- [Work task] An exact restatement of the data is required, with the images omitted.

------ Provided information

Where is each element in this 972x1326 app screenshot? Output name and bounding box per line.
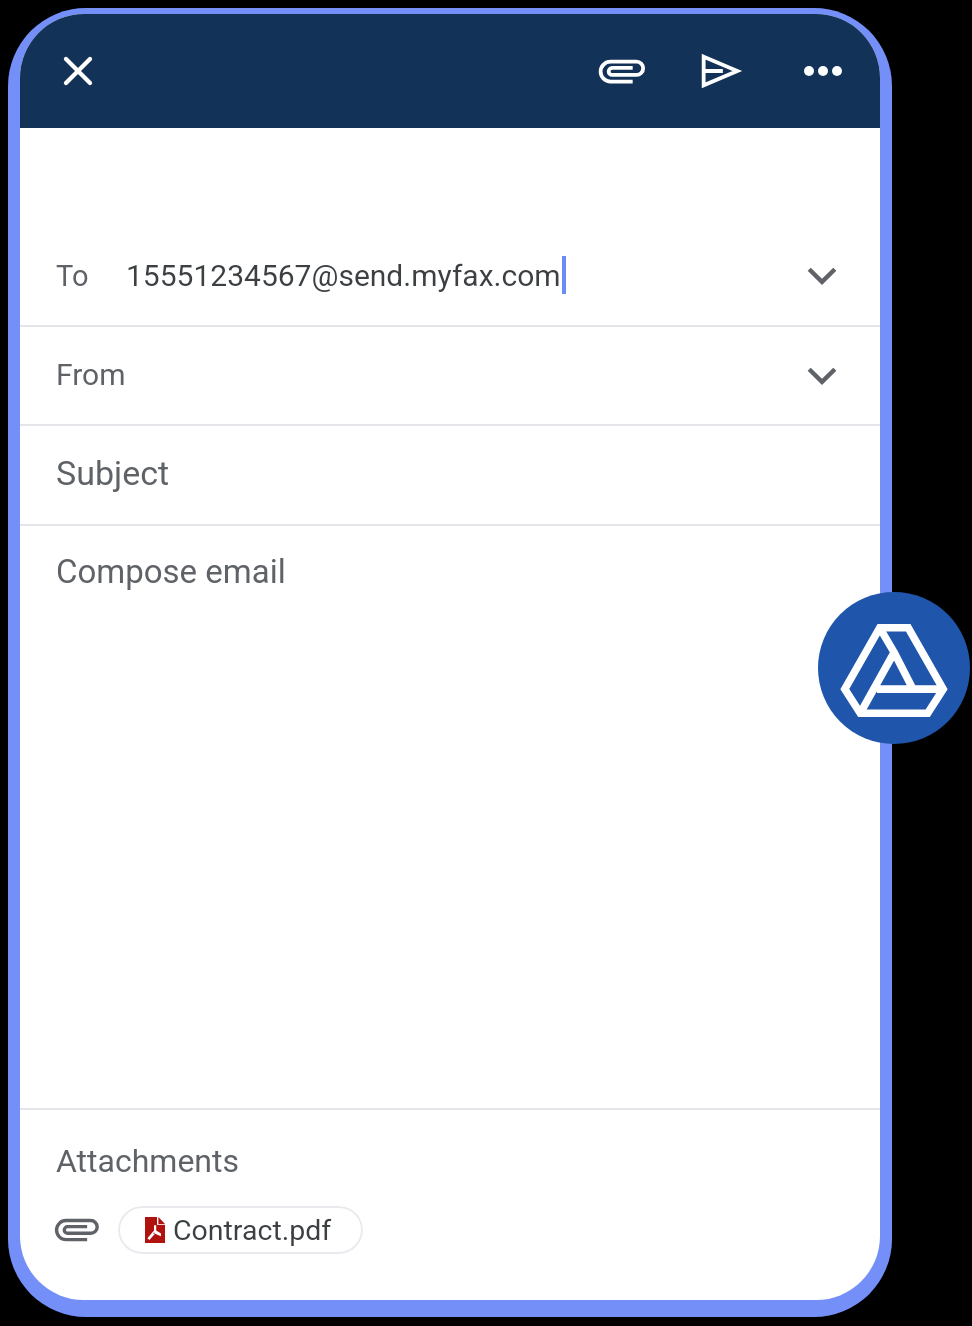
staticText: Contract.pdf	[173, 1214, 332, 1247]
button[interactable]: Google Drive	[818, 592, 970, 744]
staticText: Subject	[56, 453, 170, 493]
button[interactable]: Contract.pdf	[118, 1206, 363, 1254]
button[interactable]: From	[20, 327, 880, 426]
staticText: Compose email	[56, 552, 286, 591]
staticText: 15551234567@send.myfax.com	[126, 258, 561, 293]
staticText: To	[56, 259, 89, 293]
staticText: Attachments	[56, 1142, 240, 1180]
staticText: From	[56, 357, 126, 392]
button[interactable]: Close	[42, 35, 114, 107]
button[interactable]: Compose email	[20, 526, 880, 1108]
button[interactable]: Attach file	[585, 35, 657, 107]
button[interactable]: To	[20, 128, 880, 327]
button[interactable]: Subject	[20, 426, 880, 526]
button[interactable]: Send	[684, 35, 756, 107]
button[interactable]: More options	[787, 35, 859, 107]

------------

- [Task output]
Where is each element in this 972x1326 app screenshot? Output name and bounding box per line.
staticText: Contract.pdf	[173, 1214, 332, 1247]
button[interactable]: Google Drive	[818, 592, 970, 744]
staticText: Subject	[56, 453, 170, 493]
button[interactable]: Contract.pdf	[118, 1206, 363, 1254]
button[interactable]: From	[20, 327, 880, 426]
staticText: Compose email	[56, 552, 286, 591]
staticText: 15551234567@send.myfax.com	[126, 258, 561, 293]
staticText: To	[56, 259, 89, 293]
staticText: Attachments	[56, 1142, 240, 1180]
staticText: From	[56, 357, 126, 392]
button[interactable]: Close	[42, 35, 114, 107]
button[interactable]: Compose email	[20, 526, 880, 1108]
button[interactable]: Attach file	[585, 35, 657, 107]
button[interactable]: To	[20, 128, 880, 327]
button[interactable]: Subject	[20, 426, 880, 526]
button[interactable]: Send	[684, 35, 756, 107]
button[interactable]: More options	[787, 35, 859, 107]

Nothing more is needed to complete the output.